(Bloomberg) — Four commercial cargo vessels were subjected to sabotage attempts early on Sunday near the coast of the United Arab Emirates, an area close to the world’s most important oil transport route, adding to regional friction as the U.S. increases pressure on Iran.
The UAE’s foreign ministry said the incident, which took place near its territorial waters in the Gulf of Oman, was a “serious development” and was being investigated with local and international parties.
No one was hurt and no fuel or chemicals were spilled, the state-run WAM news agency quoted the foreign ministry as saying. Work at the nearby UAE port in Fujairah was not interrupted.
The UAE did not identify the alleged attackers nor give details of what happened but asked the international community to stop any parties “attempting to undermine maritime traffic safety and security,” WAM said.
The incident comes at a time of heightened tensions in the Gulf. The U.S. has deployed an aircraft carrier, bomber planes and defense missiles to the region amid rising tensions with Iran, which has threatened to block oil shipments through the Strait of Hormuz if the U.S. succeeds in halting its energy exports.
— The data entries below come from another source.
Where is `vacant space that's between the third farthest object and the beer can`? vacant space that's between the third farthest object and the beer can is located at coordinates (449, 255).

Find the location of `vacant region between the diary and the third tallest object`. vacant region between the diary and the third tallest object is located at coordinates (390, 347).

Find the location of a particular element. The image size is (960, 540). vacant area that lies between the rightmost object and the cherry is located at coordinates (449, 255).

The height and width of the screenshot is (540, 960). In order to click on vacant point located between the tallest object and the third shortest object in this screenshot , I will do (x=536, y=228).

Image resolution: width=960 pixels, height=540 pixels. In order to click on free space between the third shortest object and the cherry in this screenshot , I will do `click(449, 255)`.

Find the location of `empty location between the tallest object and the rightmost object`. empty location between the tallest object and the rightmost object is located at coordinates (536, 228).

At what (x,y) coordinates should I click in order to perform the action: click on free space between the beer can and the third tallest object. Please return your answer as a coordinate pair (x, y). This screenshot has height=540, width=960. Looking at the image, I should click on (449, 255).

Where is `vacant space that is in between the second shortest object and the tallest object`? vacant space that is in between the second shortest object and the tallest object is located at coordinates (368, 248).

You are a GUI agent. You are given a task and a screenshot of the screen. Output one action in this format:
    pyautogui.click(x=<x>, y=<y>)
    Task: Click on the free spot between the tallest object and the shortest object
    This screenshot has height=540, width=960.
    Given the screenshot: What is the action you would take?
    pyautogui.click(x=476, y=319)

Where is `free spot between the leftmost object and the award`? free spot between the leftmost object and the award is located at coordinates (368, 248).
Antagonism between the countries worsened this month since Trump eliminated exceptions to U.S. sanctions on Iranian oil. The Islamic Republic responded by threatening to scale back its obligations under the 2015 nuclear deal.
Strait of Hormuz, the World’s Most Important Chokepoint for Oil
The Strait of Hormuz connects the Gulf to the Indian Ocean. Iran is to the north and the UAE and Oman to the south. It is the single most important waterway for global trade in crude oil, with tankers hauling about 17.5 million barrels passing through it daily, Bloomberg tanker tracking shows.
That’s equal to about 40% of all the crude traded internationally. All oil exports from Kuwait, Iran, Qatar and Bahrain, more than 90% of those from Saudi Arabia and Iraq, and 75% of shipments from the UAE pass through it.